MitoNEET dimerization uncouples mitochondria and reduces oxidative stress

Abstract

MitoNEET is a novel mitochondrial membrane protein that contains a 2Fe‐2S center and may be involved in regulating redox reactions. The goal of these studies was to determine if mitoNEET dimerization uncouples mitochondrial respiration and thereby reduces oxidative stress (ROS). A cell line, Swiss 3T3 cells, that does not express mitoNEET was transfected with mitoNEET cDNA and clonal lines established. In the absence of oxidative stress mitoNEET is a monomer, mitochondrial ROSs were low, and oxidative capacity was low. In the presence of exogenous oxidative stress such as hydrogen peroxide and peroxynitrate, mitoNEET dimerized, mitochondrial ROSs were high, and oxidative capacity was increased. Endogenously induced oxidative stress was generated by incubating the cells in high glucose (20 mM) or high fatty acids (0.5 mM). The cells responded similarly to endogenous oxidative stress as they did with exogenous oxidative stress.

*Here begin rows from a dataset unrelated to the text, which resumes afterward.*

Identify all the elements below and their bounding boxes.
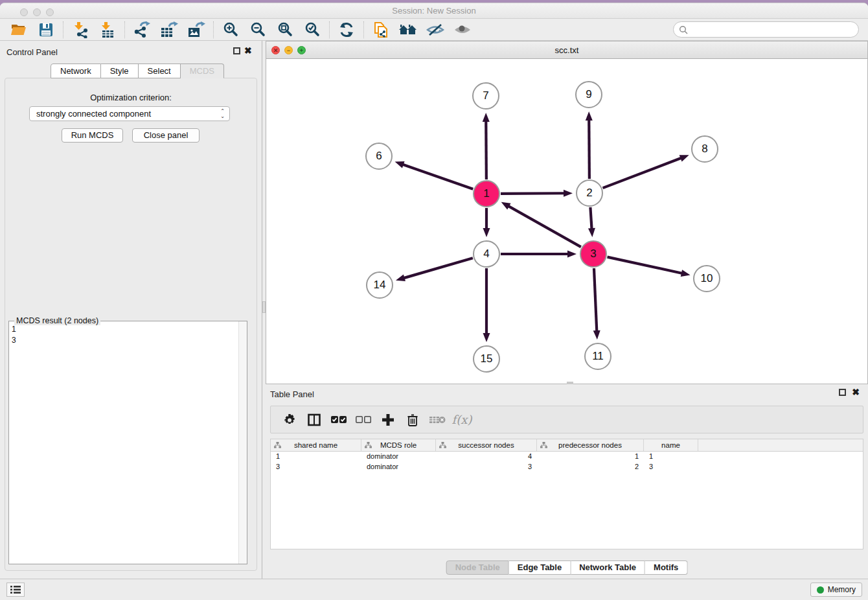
graph-node-7[interactable]: 7 — [472, 82, 499, 110]
memory-status-icon — [817, 586, 824, 594]
tab-motifs[interactable]: Motifs — [645, 560, 687, 575]
import-table-icon[interactable] — [98, 20, 117, 40]
tab-network-table[interactable]: Network Table — [571, 560, 645, 575]
graph-node-11[interactable]: 11 — [584, 343, 611, 370]
table-row[interactable]: 3dominator323 — [271, 462, 863, 472]
table-close-icon[interactable]: ✖ — [852, 387, 860, 397]
graph-node-1[interactable]: 1 — [473, 180, 500, 207]
mcds-panel: Optimization criterion: strongly connect… — [5, 78, 257, 571]
task-history-button[interactable] — [6, 583, 25, 597]
column-header-shared-name[interactable]: shared name — [271, 439, 361, 451]
graph-node-4[interactable]: 4 — [473, 240, 500, 268]
table-panel-title: Table Panel — [270, 389, 314, 399]
graph-node-2[interactable]: 2 — [576, 179, 603, 207]
tab-select[interactable]: Select — [139, 63, 181, 78]
apply-function-icon[interactable]: f(x) — [452, 410, 472, 430]
table-cell: 3 — [436, 462, 537, 472]
show-all-icon[interactable] — [453, 20, 472, 40]
view-close-button[interactable]: ✕ — [271, 46, 280, 54]
criterion-select[interactable]: strongly connected component ⌃⌄ — [29, 106, 230, 121]
add-row-icon[interactable] — [378, 410, 398, 430]
tab-style[interactable]: Style — [101, 63, 139, 78]
tab-edge-table[interactable]: Edge Table — [509, 560, 571, 575]
app-zoom-button[interactable] — [46, 8, 54, 16]
gear-icon[interactable] — [280, 410, 299, 430]
column-label: shared name — [294, 441, 337, 449]
mcds-result-scrollbar[interactable] — [238, 321, 247, 564]
table-float-icon[interactable] — [839, 389, 846, 396]
refresh-view-icon[interactable] — [337, 20, 356, 40]
graph-node-3[interactable]: 3 — [580, 240, 607, 268]
table-panel: Table Panel ✖ f(x) — [266, 384, 868, 579]
view-minimize-button[interactable]: − — [284, 46, 293, 54]
toolbar-separator — [213, 21, 214, 38]
graph-node-6[interactable]: 6 — [365, 143, 393, 170]
network-overview-icon[interactable] — [371, 20, 391, 40]
export-image-icon[interactable] — [187, 20, 206, 40]
app-window: Session: New Session — [0, 3, 868, 600]
zoom-in-icon[interactable] — [221, 20, 240, 40]
node-layer: 7968124314101511 — [266, 60, 867, 384]
graph-node-14[interactable]: 14 — [366, 271, 393, 299]
table-cell: 1 — [644, 452, 698, 462]
view-zoom-button[interactable]: + — [297, 46, 306, 54]
zoom-out-icon[interactable] — [248, 20, 268, 40]
table-cell: 1 — [271, 452, 361, 462]
columns-icon[interactable] — [304, 410, 324, 430]
float-panel-icon[interactable] — [233, 47, 240, 54]
app-title: Session: New Session — [0, 3, 868, 19]
column-label: predecessor nodes — [558, 441, 622, 449]
select-all-checkboxes-icon[interactable] — [329, 410, 348, 430]
close-panel-icon[interactable]: ✖ — [244, 46, 252, 55]
tab-mcds[interactable]: MCDS — [181, 63, 224, 78]
tab-network[interactable]: Network — [51, 63, 101, 78]
zoom-selected-icon[interactable] — [303, 20, 322, 40]
control-panel-title: Control Panel — [6, 47, 58, 57]
close-panel-button[interactable]: Close panel — [132, 128, 200, 143]
hide-selected-icon[interactable] — [426, 20, 445, 40]
run-mcds-button[interactable]: Run MCDS — [62, 128, 123, 143]
home-layout-icon[interactable] — [398, 20, 418, 40]
tab-node-table[interactable]: Node Table — [446, 560, 509, 575]
import-network-icon[interactable] — [71, 20, 90, 40]
open-session-icon[interactable] — [9, 20, 29, 40]
table-tabs: Node TableEdge TableNetwork TableMotifs — [446, 560, 688, 575]
toolbar-separator — [363, 21, 364, 38]
toolbar-separator — [63, 21, 63, 38]
save-session-icon[interactable] — [36, 20, 56, 40]
table-toolbar: f(x) — [270, 406, 863, 433]
main-toolbar — [0, 19, 868, 41]
network-canvas[interactable]: 7968124314101511 — [266, 60, 867, 384]
delete-row-icon[interactable] — [403, 410, 422, 430]
graph-node-10[interactable]: 10 — [693, 265, 720, 292]
delete-column-icon[interactable] — [428, 410, 447, 430]
graph-node-9[interactable]: 9 — [575, 81, 602, 108]
export-table-icon[interactable] — [159, 20, 179, 40]
column-header-predecessor-nodes[interactable]: predecessor nodes — [537, 439, 644, 451]
column-header-MCDS-role[interactable]: MCDS role — [361, 439, 436, 451]
graph-node-15[interactable]: 15 — [473, 345, 500, 373]
status-bar: Memory — [0, 579, 868, 600]
table-cell: dominator — [361, 452, 436, 462]
column-label: MCDS role — [380, 441, 417, 449]
deselect-all-checkboxes-icon[interactable] — [354, 410, 373, 430]
mcds-result-text: 1 3 — [12, 324, 236, 562]
export-network-icon[interactable] — [132, 20, 152, 40]
column-header-name[interactable]: name — [644, 439, 698, 451]
toolbar-separator — [124, 21, 125, 38]
graph-node-8[interactable]: 8 — [691, 135, 718, 163]
search-field[interactable] — [673, 21, 859, 38]
app-titlebar: Session: New Session — [0, 3, 868, 19]
search-input[interactable] — [688, 25, 853, 34]
table-row[interactable]: 1dominator411 — [271, 452, 863, 462]
app-minimize-button[interactable] — [33, 8, 41, 16]
zoom-fit-icon[interactable] — [275, 20, 295, 40]
memory-button[interactable]: Memory — [810, 583, 862, 597]
table-cell: 2 — [537, 462, 644, 472]
criterion-value: strongly connected component — [36, 109, 151, 119]
optimization-criterion-label: Optimization criterion: — [5, 93, 257, 102]
mcds-result-box: MCDS result (2 nodes) 1 3 — [8, 321, 247, 564]
app-close-button[interactable] — [20, 8, 28, 16]
column-header-successor-nodes[interactable]: successor nodes — [436, 439, 537, 451]
table-cell: 4 — [436, 452, 537, 462]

In contrast, cells that were not expressing mitoNEET underwent apoptosis when identical levels of oxidative stress were employed. Time course studies demonstrated that mitoNEET dimerized as ROS levels increased. This correlated with an increase in oxidative capacity and mitochondrial uncoupling. MitoNEET returned to a monomer as ROS levels decreased. These data suggest that the dimerization of mitoNEET plays a role in limiting mitochondrial ROS levels and cell apoptosis.